The Eagles roared back for a 32-27 comeback victory against the Redskins in the first game of the season. Among some of the key headlines in the season-opener, of course, is Carson Wentz.
After suffering a knee and back injury in the last two seasons, Wentz now looks healthy, and that should terrify the NFL.

It was a slow start for Wentz, who hadn’t played a single snap in the preseason. Whether it was rust, bad reads, or a combination of both, both Wentz and the Eagles hadn’t put together the most inspiring performance in the first half. The Eagles entered halftime down 20-7, and Wentz and the offense weren’t able to muster much of anything, with their lone score being a 51-yard touchdown pass to DeSean Jackson.

However, entering the second half, something clicked for Wentz, and it was bombs away.

The Eagles ripped off 25 unanswered points: a 5-yard touchdown pass from Wentz to Alshon Jeffery, a 53-yard touchdown pass from Wentz to Jackson, a 2-yard Jeffery rush (which was barely behind the line of scrimmage, taking away another Wentz TD), and a 22-yard Jake Elliot field goal. Wentz finished the game throwing 28 of 39 for 313 yards and 3 TDs.

That scoring run looked like the Eagles of old, and the main reason for that: Wentz looked like his MVP-self from 2017.

Yes, it’s a new season, but it’s hard not to make that comparison. The glaring stat the screams similarities is Wentz’s production on third down, where he was 12 of 13 for 197 yards and 3 touchdowns. Similarly, in 2017, Wentz’s elite success on third down is ultimately what earned him his money.

However, it was more than just Wentz’s efficiency: it was how he looked doing it.

Last season, it’s fair to say Wentz put up similar numbers compared to 2017, but it was obvious something wasn’t quite right with him. Coming off a torn ACL and LCL, that is to be expected.

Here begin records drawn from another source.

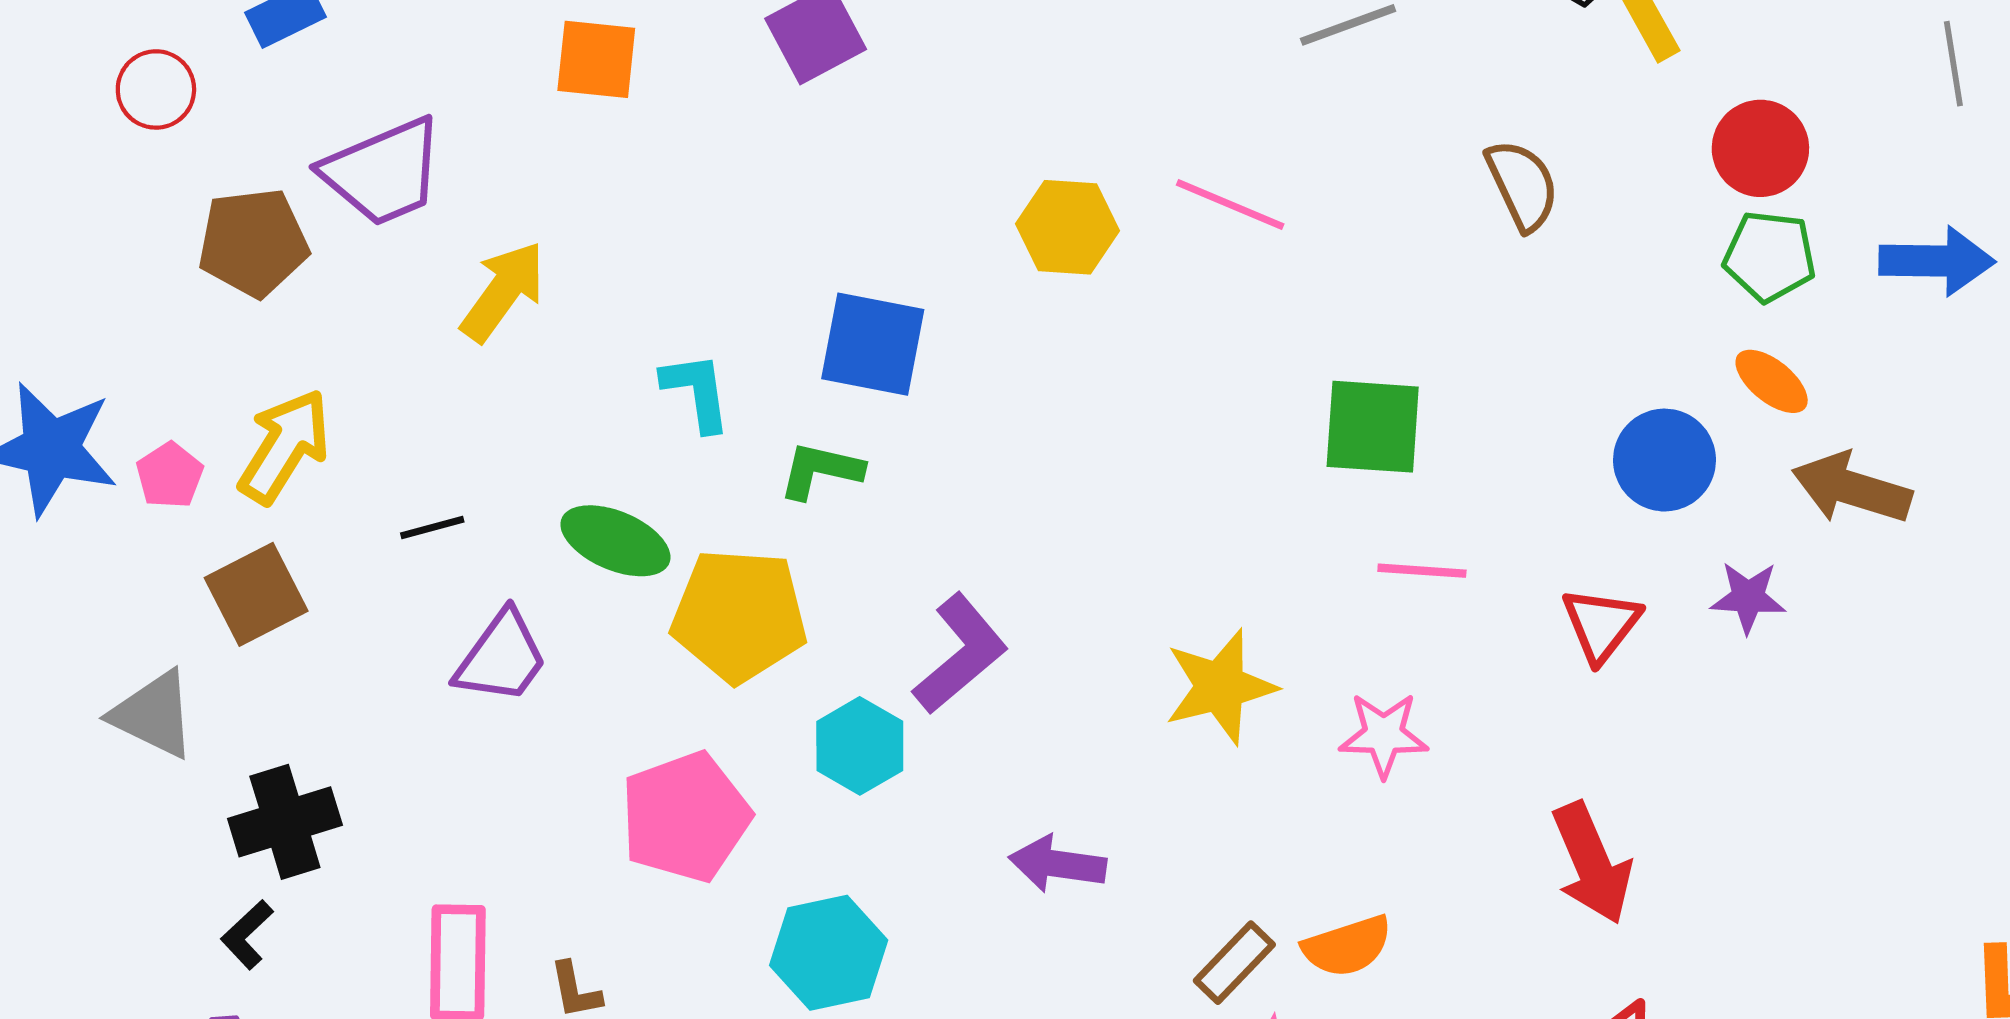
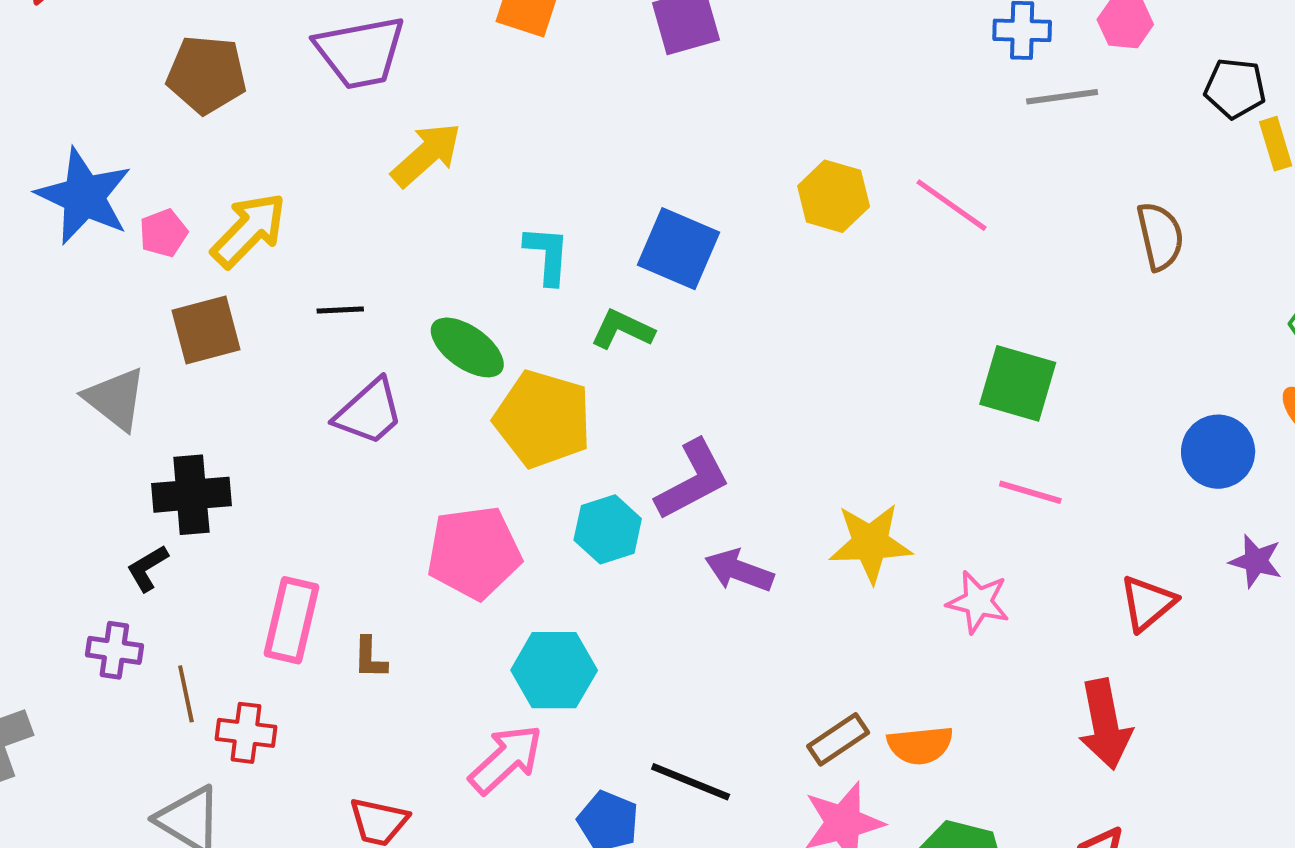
brown pentagon: (253, 243) -> (206, 75), moved
red triangle: (1601, 625) -> (1148, 603), moved
purple arrow: (1058, 864) -> (739, 571), moved

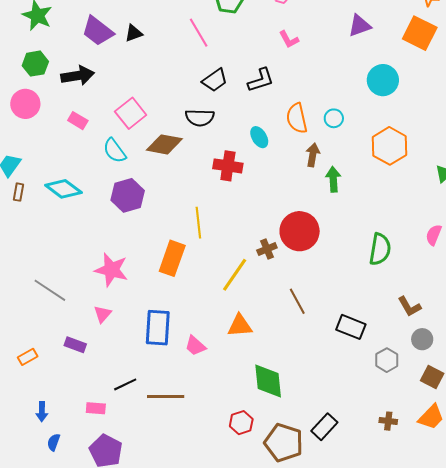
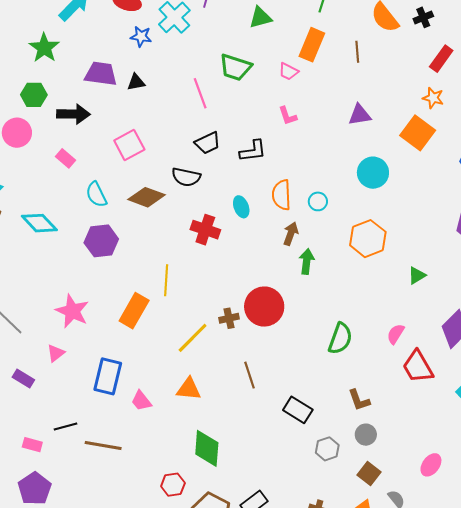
purple trapezoid: (98, 31) -> (101, 74), turned 140
pink square: (131, 113) -> (129, 145), moved

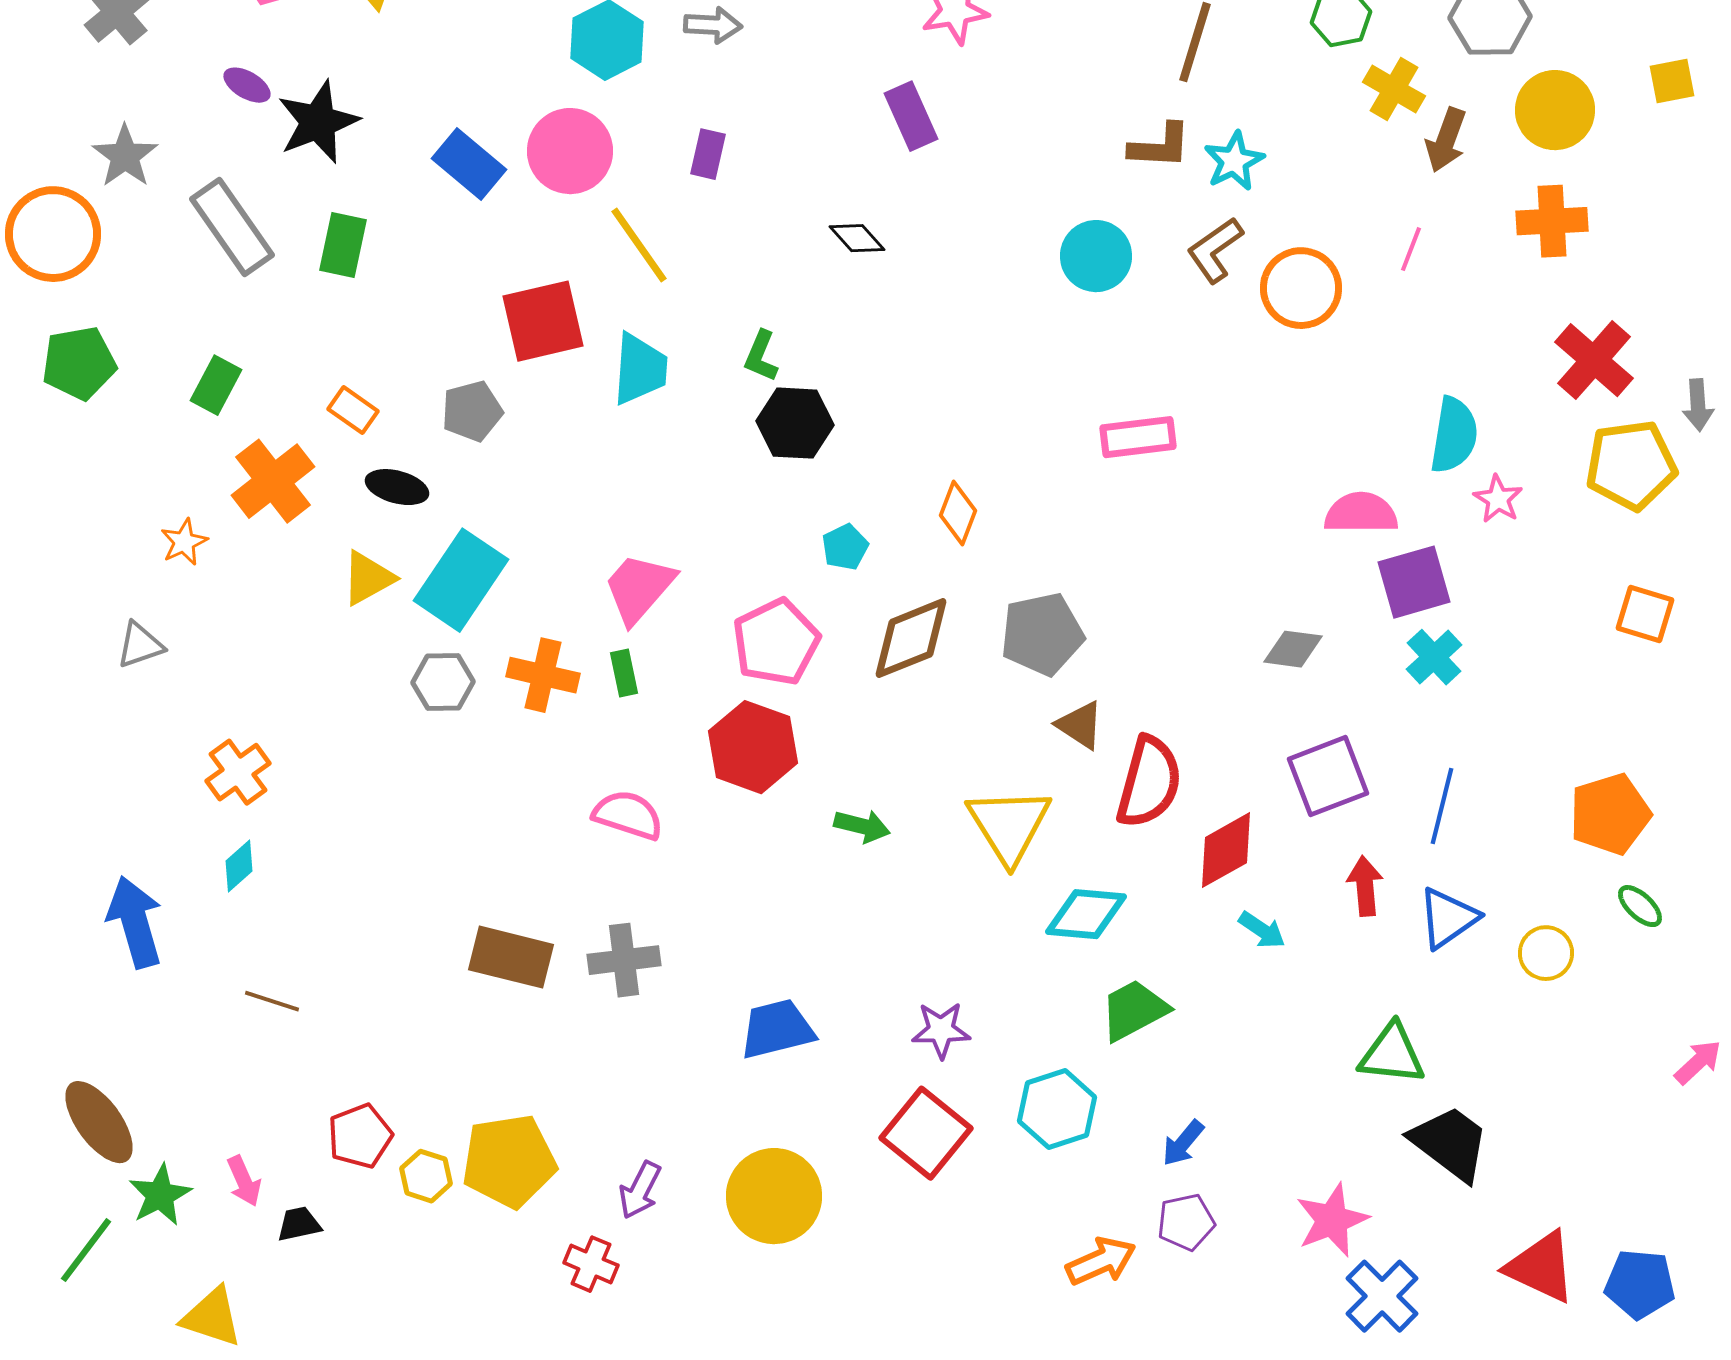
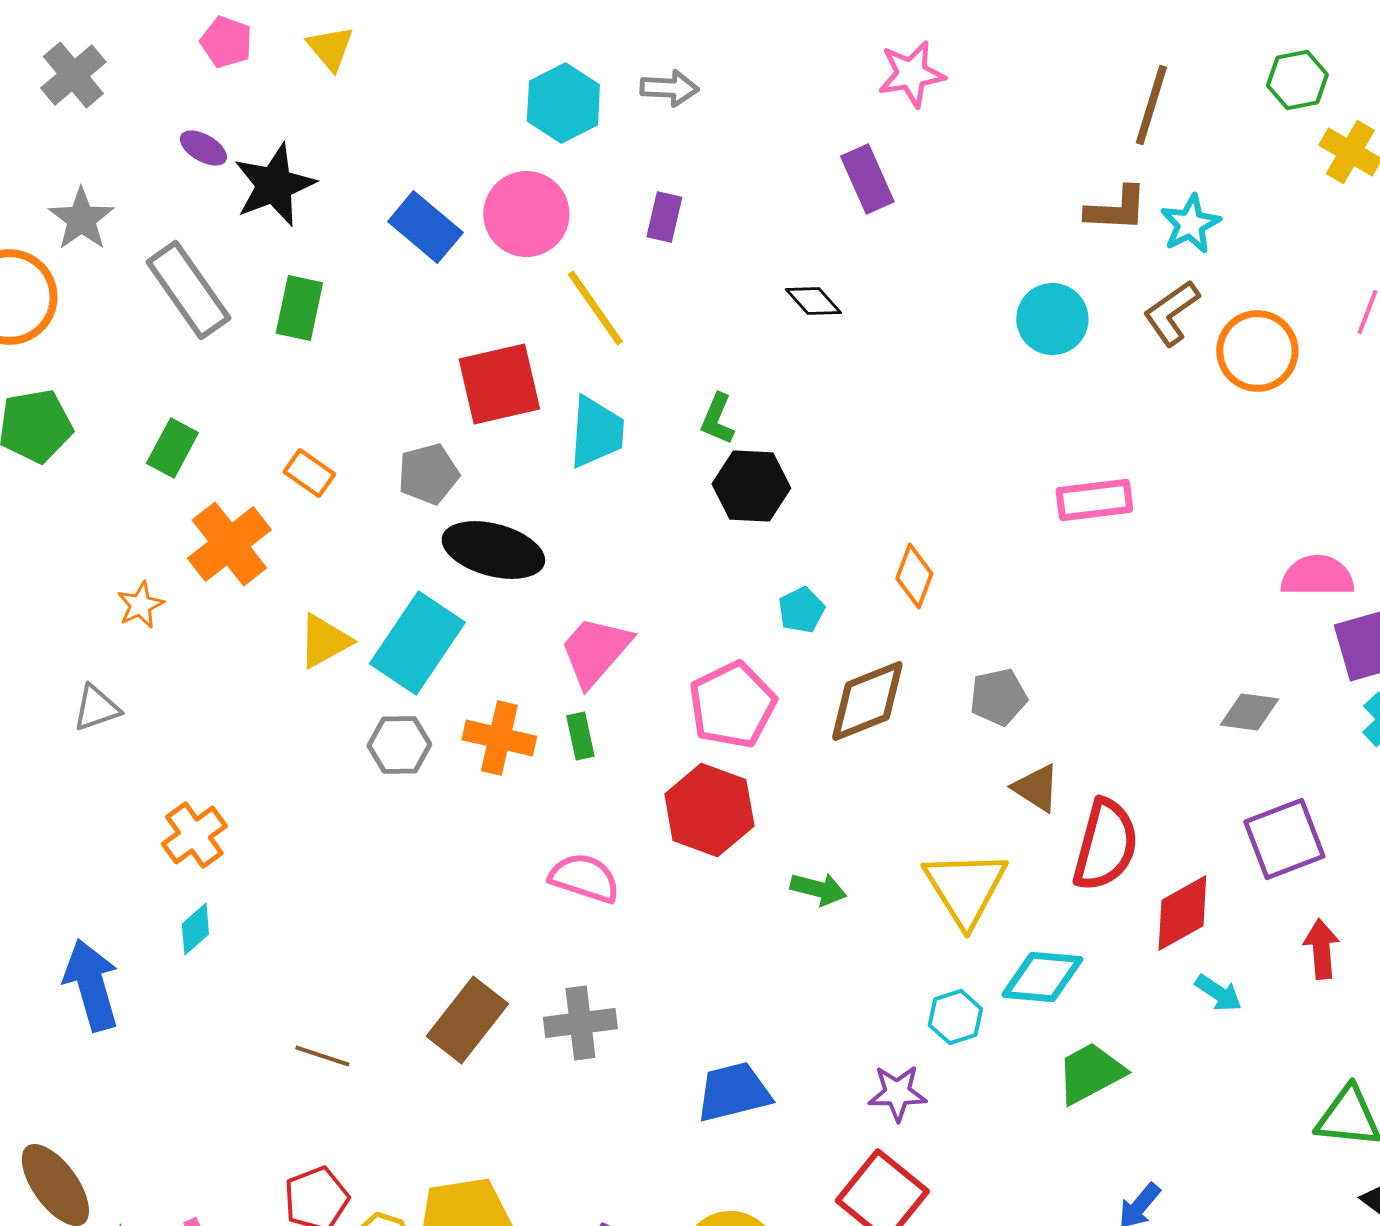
black ellipse: (397, 487) -> (493, 550), moved, size x1.6
gray pentagon: (1042, 634) -> (998, 697), size x0.7
brown rectangle: (511, 957) -> (467, 1020), turned -66
brown line: (272, 1001) -> (322, 1056), moved
cyan hexagon: (1057, 1109) -> (955, 1017), moved, size x0.7

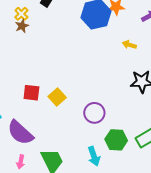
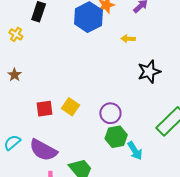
brown star: (22, 26) -> (15, 75), moved
green hexagon: (116, 140) -> (116, 137), moved
cyan arrow: (94, 156) -> (135, 151), moved

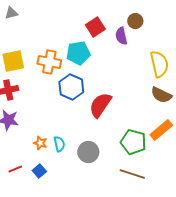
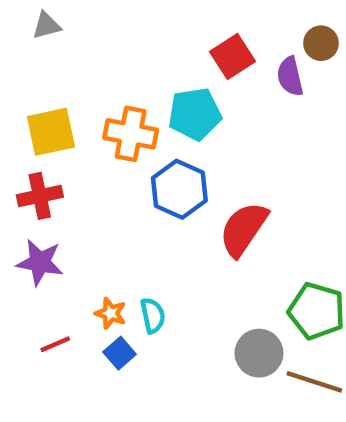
gray circle: (88, 152) -> (259, 353), moved
red line: (15, 169) -> (55, 344), moved
blue square: (39, 171) -> (120, 353), moved

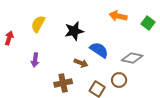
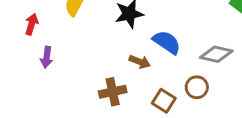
purple arrow: (35, 60) -> (47, 57), moved

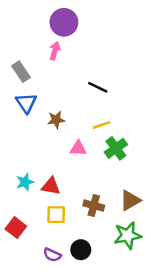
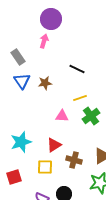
brown star: (56, 120) -> (45, 83), moved
cyan star: (25, 182) -> (21, 142), size x1.5
red triangle: (51, 186) -> (54, 145), moved, turned -42
red square: (16, 228) -> (14, 177), turned 35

Wentz actually averaged a career-high in completion percentage, threw for more yards per game in 2018 than in 2017 and had a better passer rating. The team’s overall success hindered some of the credit that was due for Wentz, but he was actually capable of doing more, and his health restricted him from that.

Teammates say Wentz suffered a back injury that ultimately was determined to be fractured vertebrae in week 5 against the Carolina Panthers, and he played with that injury through week 14.

Over that period of time, which was 11 total games for Wentz, he not only was playing with a knee that wasn’t close to being 100%, he was also playing with a back injury that made it hard for him to even sit down at times.

Wentz wasn’t right, and it took away his explosiveness, some of his confidence (whether he wants to admit it or not), and his overall ability to help a team, which was trying to repeat as Super Bowl champions and contend.

Injuries are something that can largely be the result of bad luck, but this offseason, Wentz devoted himself towards transforming his body from just being a part of him as an athlete, to now being the difference-maker for him.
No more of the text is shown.